(Exercise input begins)

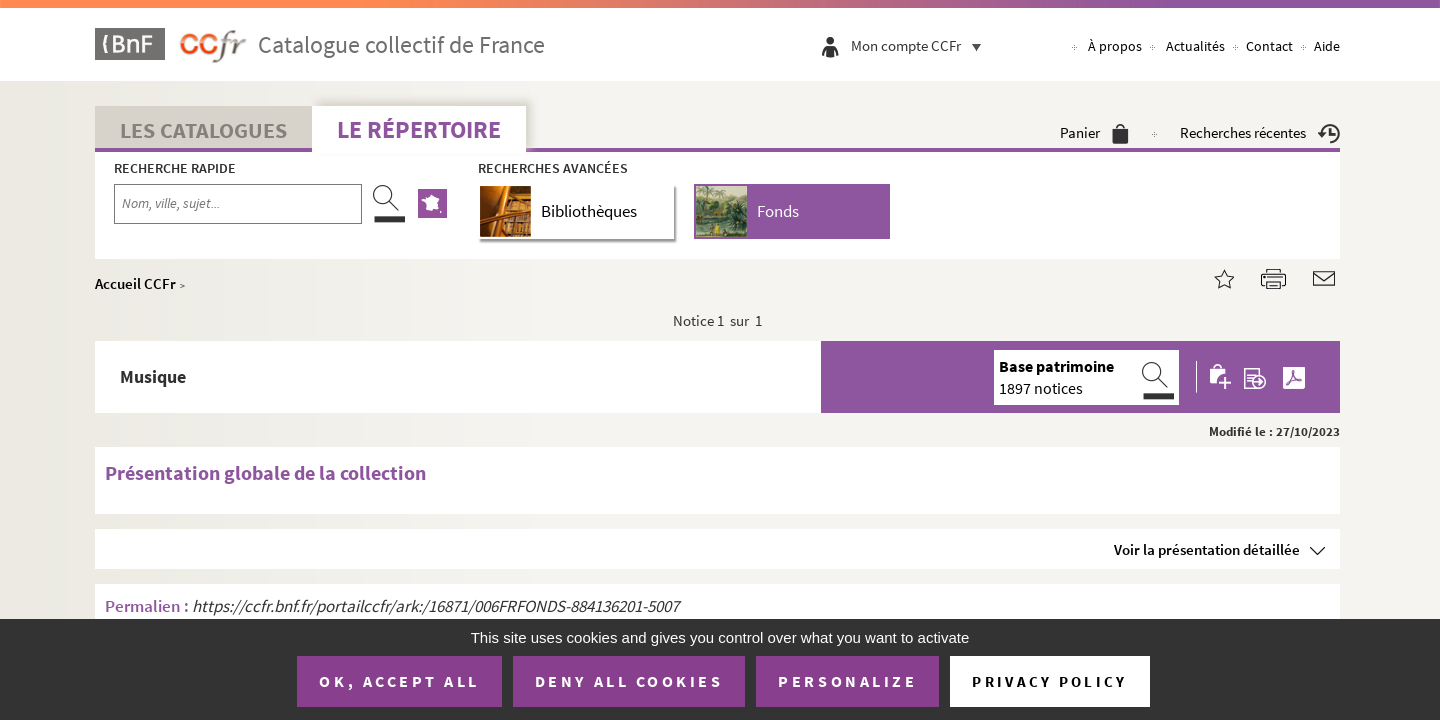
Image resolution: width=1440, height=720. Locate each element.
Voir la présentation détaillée (1207, 549)
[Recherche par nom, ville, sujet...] (238, 204)
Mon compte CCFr (921, 45)
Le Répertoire (419, 129)
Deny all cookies (629, 681)
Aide (1327, 46)
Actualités (1195, 46)
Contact (1269, 46)
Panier (1094, 132)
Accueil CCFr (135, 283)
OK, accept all (399, 681)
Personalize (847, 681)
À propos (1115, 46)
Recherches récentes (1260, 132)
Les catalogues (203, 130)
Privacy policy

(Exercise input ends)

▸ Action item:
Beginning with the line that holds "Voir la présentation détaillée (1207, 549)", please return every line through the end of the data, exactly as written.

▸ Response area:
Voir la présentation détaillée (1207, 549)
[Recherche par nom, ville, sujet...] (238, 204)
Mon compte CCFr (921, 45)
Le Répertoire (419, 129)
Deny all cookies (629, 681)
Aide (1327, 46)
Actualités (1195, 46)
Contact (1269, 46)
Panier (1094, 132)
Accueil CCFr (135, 283)
OK, accept all (399, 681)
Personalize (847, 681)
À propos (1115, 46)
Recherches récentes (1260, 132)
Les catalogues (203, 130)
Privacy policy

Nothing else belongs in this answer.